Your answer should hold exactly the lines from the line containing "后来也是有些腻了，这才把他喊走。我们要去排另一个滑梯，结果" through the end of the entries that follow.

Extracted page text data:
>>>
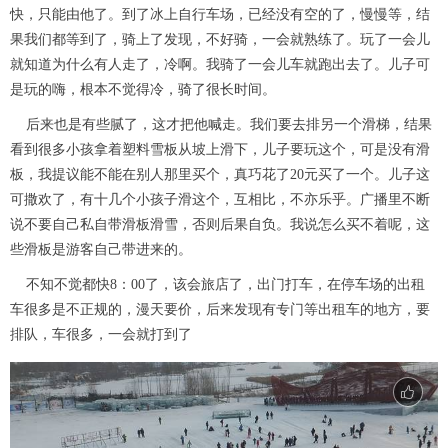
快，只能由他了。到了冰上自行车场，已经没有空的了，慢慢等，结
果我们都等到了，骑上了发现，不好骑，一会就熟练了。玩了一会儿
就知道为什么有人走了，冷啊。我骑了一会儿车就跑出去了。儿子可
是玩的嗨，根本不觉得冷，骑了很长时间。
后来也是有些腻了，这才把他喊走。我们要去排另一个滑梯，结果
看到很多小孩拿着塑料雪板从坡上滑下，儿子要玩这个，可是没有滑
板，我提议能不能在别人那里买个，真巧花了20元买了一个。儿子这
可撒欢了，有十几个小孩子滑这个，互相比，不亦乐乎。广播里不断
说不要自己私自带滑板滑雪，否则后果自负。我说怎么买不着呢，这
些滑板是游客自己带进来的。
不知不觉都快8：00了，该会旅店了，出门打车，在停车场的出租
车很多是不正规的，漫天要价，后来发现有专门等出租车的地方，要
排队，车很多，一会就打到了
<<<
_SOLUTION TO THE PROBLEM:_
后来也是有些腻了，这才把他喊走。我们要去排另一个滑梯，结果
看到很多小孩拿着塑料雪板从坡上滑下，儿子要玩这个，可是没有滑
板，我提议能不能在别人那里买个，真巧花了20元买了一个。儿子这
可撒欢了，有十几个小孩子滑这个，互相比，不亦乐乎。广播里不断
说不要自己私自带滑板滑雪，否则后果自负。我说怎么买不着呢，这
些滑板是游客自己带进来的。
不知不觉都快8：00了，该会旅店了，出门打车，在停车场的出租
车很多是不正规的，漫天要价，后来发现有专门等出租车的地方，要
排队，车很多，一会就打到了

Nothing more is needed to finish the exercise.